Collected data entries:
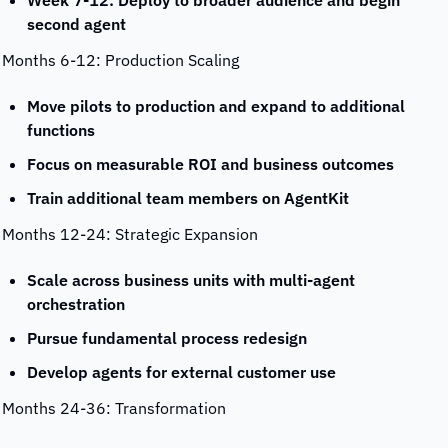
Week 7-12: Deploy to broader audience and begin 
second agent
Months 6-12: Production Scaling
Move pilots to production and expand to additional 
functions
Focus on measurable ROI and business outcomes
Train additional team members on AgentKit
Months 12-24: Strategic Expansion
Scale across business units with multi-agent 
orchestration
Pursue fundamental process redesign
Develop agents for external customer use
Months 24-36: Transformation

• EXERCISE DESCRIPTION: Filter the data above down to lines with the word "additional", and copy them.

• ANSWER TO THE EXERCISE:
Move pilots to production and expand to additional 
Train additional team members on AgentKit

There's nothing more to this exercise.